Back in 1981 Ian's mother, Fern, bought herself a 1981 Delorean. She proceeded to drive it daily and logged 164,000 miles on it. When she reached an age at which she though she should no longer drive, she gave it to Ian. Jump ahead to June 2012 and Ian decides now is the perfect time for a “Have Delorean Will Travel” road trip.
Prior to departure he swapped out the fuel injection system for a more contemporary one and went through the hydraulics and electrics to make certain they would prove reliable for the journey. He replaced the steering rack, installed LED lights and halogen headlights. As he lived in Texas he got the air conditioning system working with new refrigerant. And, of course, since it's a Delorean, he had to install a "flux capacitor."
I met up with Ian and his friend, Lisa Schreiner, when they traveled through Maine camping and enjoying the fall foliage. Ian said that "I'm interested in how others are faring in today's world. My layoff left a bitter taste in my mouth, but I wanted to know about the prevailing attitudes of others.
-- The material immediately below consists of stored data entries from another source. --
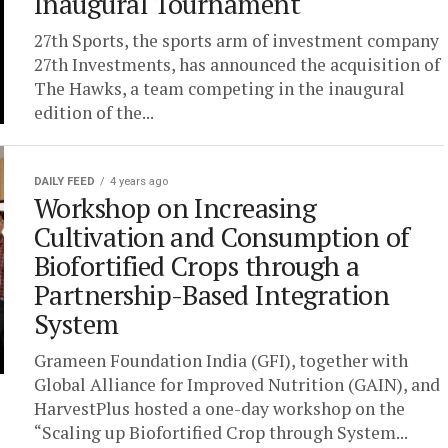
Inaugural Tournament
27th Sports, the sports arm of investment company
27th Investments, has announced the acquisition of
The Hawks, a team competing in the inaugural
edition of the...
DAILY FEED
4 years ago
Workshop on Increasing
Cultivation and Consumption of
Biofortified Crops through a
Partnership-Based Integration
System
Grameen Foundation India (GFI), together with
Global Alliance for Improved Nutrition (GAIN), and
HarvestPlus hosted a one-day workshop on the
“Scaling up Biofortified Crop through System...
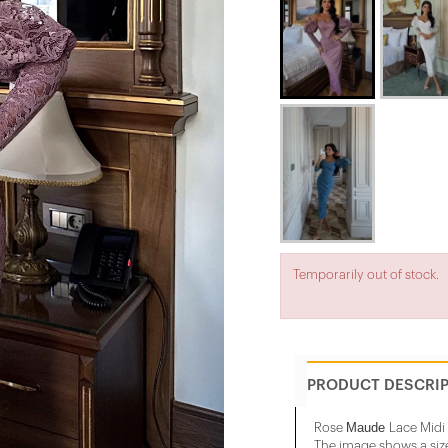
Temporarily out of stock.
PRODUCT DESCRI
Maude
Rose
Lace Midi
The image shows a siz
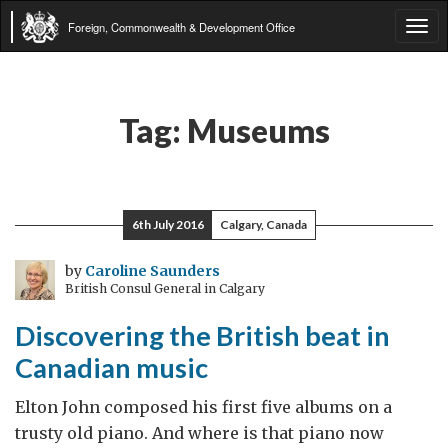
Foreign, Commonwealth & Development Office
Tog
navi
Tag:
Museums
6th July 2016
Calgary, Canada
by
Caroline Saunders
British Consul General in Calgary
Discovering the British beat in
Canadian music
Elton John composed his first five albums on a
trusty old piano. And where is that piano now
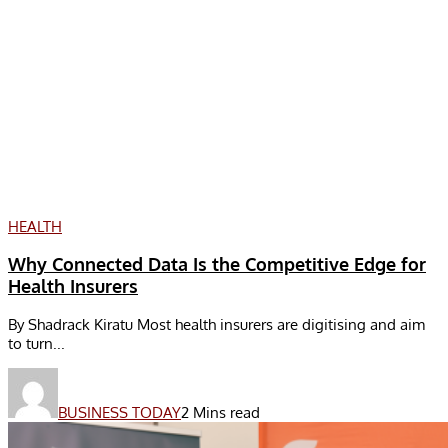
HEALTH
Why Connected Data Is the Competitive Edge for
Health Insurers
By Shadrack Kiratu Most health insurers are digitising and aim
to turn...
BUSINESS TODAY
2 Mins read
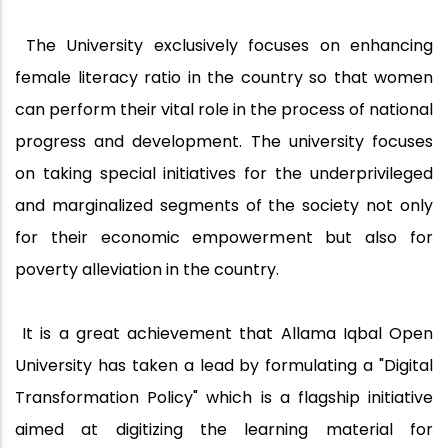
The University exclusively focuses on enhancing
female literacy ratio in the country so that women
can perform their vital role in the process of national
progress and development. The university focuses
on taking special initiatives for the underprivileged
and marginalized segments of the society not only
for their economic empowerment but also for
poverty alleviation in the country.
It is a great achievement that Allama Iqbal Open
University has taken a lead by formulating a "Digital
Transformation Policy" which is a flagship initiative
aimed at digitizing the learning material for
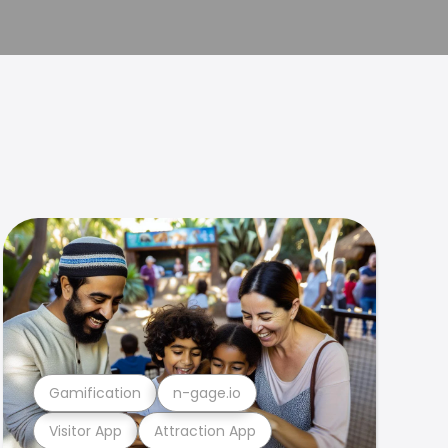
Gamification
n-gage.io
Visitor App
Attraction App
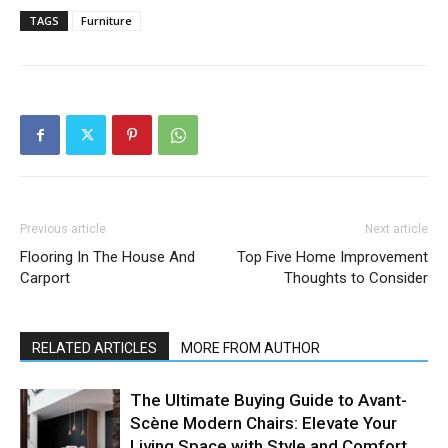
TAGS
Furniture
Previous article
Next article
Flooring In The House And
Top Five Home Improvement
Carport
Thoughts to Consider
RELATED ARTICLES
MORE FROM AUTHOR
The Ultimate Buying Guide to Avant-
Scène Modern Chairs: Elevate Your
Living Space with Style and Comfort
My brother thought I was nuts to make this trip but the people I've met have been very friendly."
Ian’s road trip of discovery and exploration has taken him to the four corners of the United States, visiting natural and man-made wonders that have expanded his world and brought him great satisfaction. Along the way he’s met some remarkable people eager to hear of his travels and share their section of the country with him. As Bobby and Rebekah Sanderlin demonstrated in their Maine – South Carolina trip, enthusiasts always stand ready to help another enthusiast. Ian’s doing what every Land Rover enthusiast really desires; he’s getting behind the steering wheel and driving.
Now there’s the perfect holiday gift – a road trip!